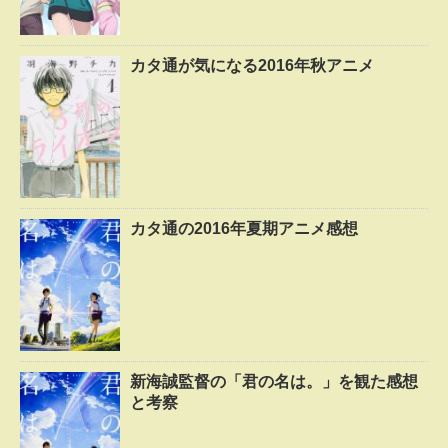
カタ通が気になる2016年秋アニメ
カタ通の2016年夏期アニメ感想
新海誠監督の「君の名は。」を観た感想
と考察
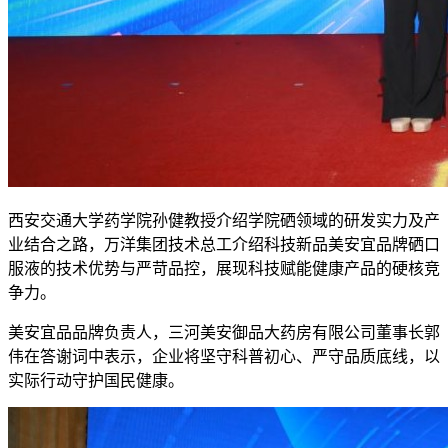
西安交通大学药学院孙健教授介绍学院硒领域的研发实力及产
业结合之路，万洋集团技术总工介绍科技新品美安宜品牌硒口
服液的技术优势与严苛品控，展现科技赋能健康产品的硬核竞
争力。
美安宜品品牌负责人，三河美安御品大药房有限公司董事长郭
伟在答谢词中表示，企业将坚守科普初心、严守品质底线，以
实际行动守护国民健康。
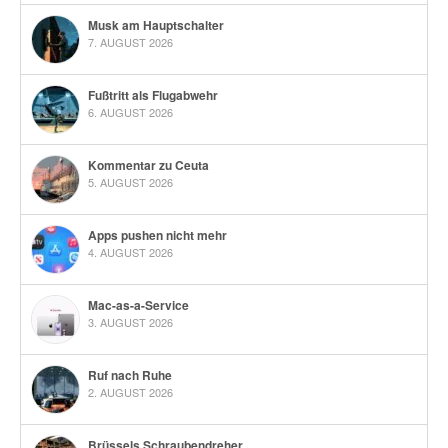
Musk am Hauptschalter
7. AUGUST 2026
Fußtritt als Flugabwehr
6. AUGUST 2026
Kommentar zu Ceuta
5. AUGUST 2026
Apps pushen nicht mehr
4. AUGUST 2026
Mac-as-a-Service
3. AUGUST 2026
Ruf nach Ruhe
2. AUGUST 2026
Brüssels Schraubendreher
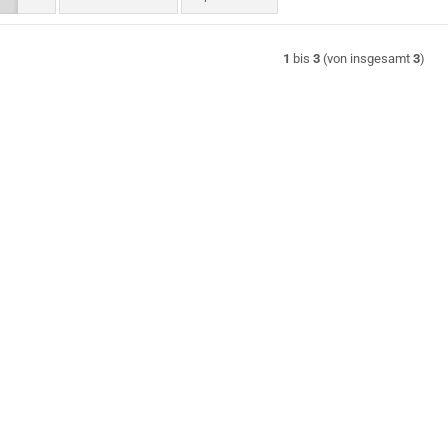
1
bis
3
(von insgesamt
3
)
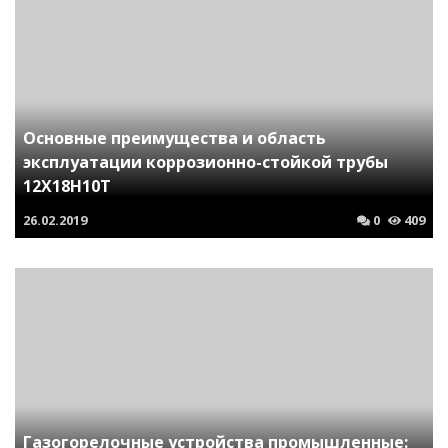
Основные преимущества и область
эксплуатации коррозионно-стойкой трубы
12Х18Н10Т
26.02.2019
0
409
Газогорелочные устройства промышленные:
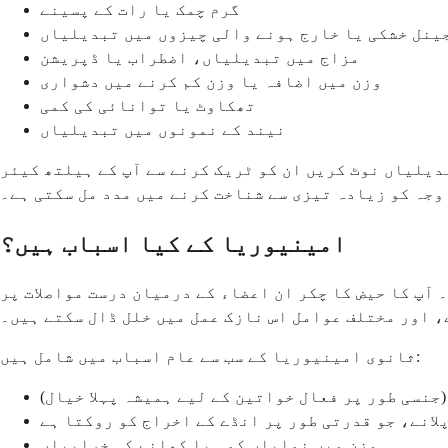
گرم چمک یا رات کے پسینے
ینل خشکی یا خارج ہونے والی چیزوں میں تبدیلیاں
مزاج میں تبدیلیاں، اضطراب یا ڈپریشن
وزن میں اضافہ یا وزن کم کرنے میں دشواری
تھکاوٹ یا توانائی کی کمی
نیند کے نمونوں میں تبدیلیاں
دیلیاں نوٹ کریں ان کو ٹریک کرنے سے آپ کے ہیلتھ کیئر
وجہ کو زیادہ تیزی سے شناخت کرنے میں مدد مل سکتی ہے۔
امینیوریا کے کیا اسباب ہیں؟
آپ کا حیض کا چکر ان اعضاء کے درمیان درست مواصلات پر
، اور مختلف عوامل اس نازک عمل میں خلل ڈال سکتے ہیں۔
ثانوی امینیوریا کے سب سے عام اسباب میں شامل ہیں:
(جنسی طور پر فعال خواتین کے لیے ہمیشہ پہلا خیال)
لانے، جو قدرتی طور پر انڈے کے اخراج کو روکتا ہے
وزن میں نمایاں کمی یا کھانے کی خرابیاں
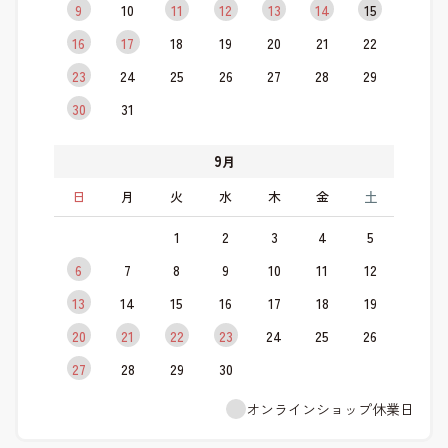
9
10
11
12
13
14
15
16
17
18
19
20
21
22
23
24
25
26
27
28
29
30
31
9
月
日
月
火
水
木
金
土
1
2
3
4
5
6
7
8
9
10
11
12
13
14
15
16
17
18
19
20
21
22
23
24
25
26
27
28
29
30
オンラインショップ休業日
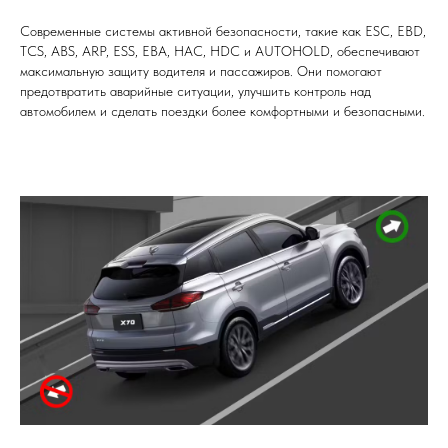
Современные системы активной безопасности, такие как ESC, EBD,
TCS, ABS, ARP, ESS, EBA, HAC, HDC и AUTOHOLD, обеспечивают
максимальную защиту водителя и пассажиров. Они помогают
предотвратить аварийные ситуации, улучшить контроль над
автомобилем и сделать поездки более комфортными и безопасными.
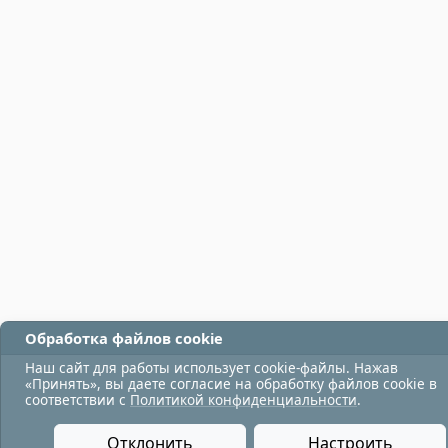
Обработка файлов cookie
Наш сайт для работы использует cookie-файлы. Нажав
«Принять», вы даете согласие на обработку файлов cookie в
соответствии с
Политикой конфиденциальности
.
Отклонить
Настроить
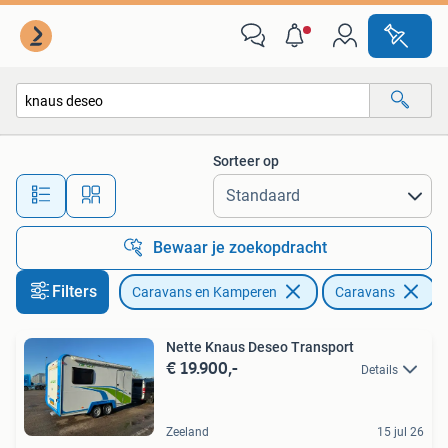
Caravans
Sorteer op
Alle afstanden…
Bewaar je zoekopdracht
Filters
Caravans en Kamperen
Caravans
V
Nette Knaus Deseo Transport
€ 19.900,-
Details
Zeeland
15 jul 26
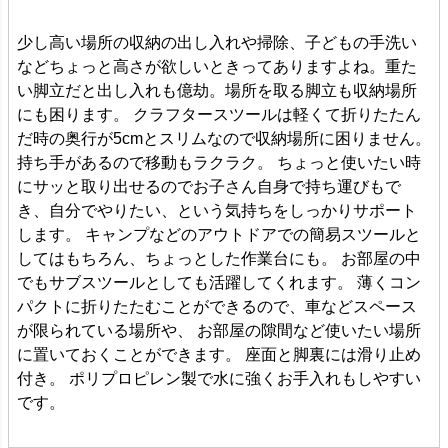
少し高い場所の収納の出し入れや掃除、子どもの手洗い
などちょっと高さが欲しいときってありますよね。重た
い脚立だと出し入れも億劫。場所を取る脚立も収納場所
にも困ります。 クラフタースツールは軽くて折りたたん
だ時の奥行が5cmとスリムなので収納場所に困りません。
持ち手があるので移動もラクラク。 ちょっと使いたい時
にサッと取り出せるのでお子さん自身で持ち運びもで
き、自分でやりたい、という気持ちをしっかりサポート
します。 キャンプなどのアウトドアでの簡易スツールと
してはもちろん、ちょっとした作業台にも。 お部屋の中
でもサブスツールとしても活躍してくれます。 薄くコン
パクトに折りたたむことができるので、車などスペース
が限られている場所や、 お部屋の隙間など使いたい場所
に置いておくことができます。 座面と脚裏には滑り止め
付き。 ポリプロピレン製で水に強くお手入れもしやすい
です。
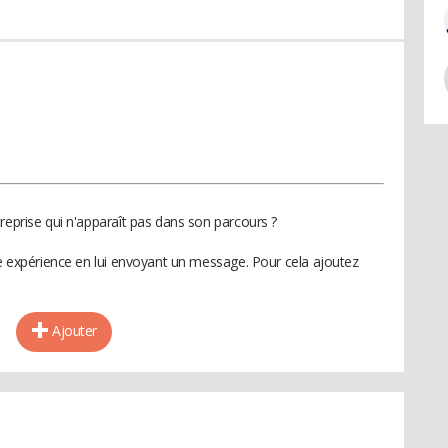
reprise qui n'apparaît pas dans son parcours ?
te expérience en lui envoyant un message. Pour cela ajoutez
Ajouter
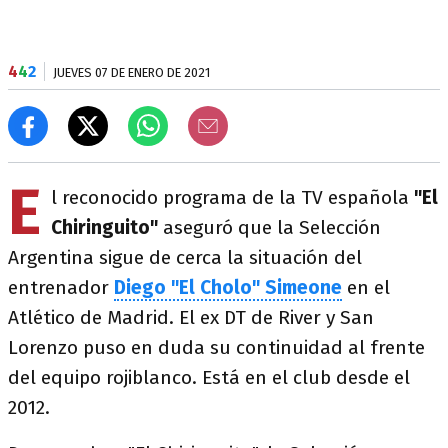
4
4
2
JUEVES 07 DE ENERO DE 2021
E
l reconocido programa de la TV española
"El
Chiringuito"
aseguró que la Selección
Argentina sigue de cerca la situación del
entrenador
Diego "El Cholo" Simeone
en el
Atlético de Madrid. El ex DT de River y San
Lorenzo puso en duda su continuidad al frente
del equipo rojiblanco. Está en el club desde el
2012.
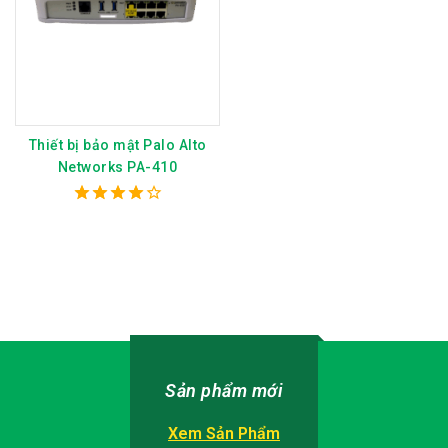
Thiết bị bảo mật Palo Alto
Networks PA-410
4.00
out of 5
Sản phẩm mới
Xem Sản Phẩm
◆ ◆ ◆ ◆
What you should do: Throughout the data above, report every line that contains the string "تبدیلیاں".

Output for this exercise:
ینل خشکی یا خارج ہونے والی چیزوں میں تبدیلیاں
مزاج میں تبدیلیاں، اضطراب یا ڈپریشن
نیند کے نمونوں میں تبدیلیاں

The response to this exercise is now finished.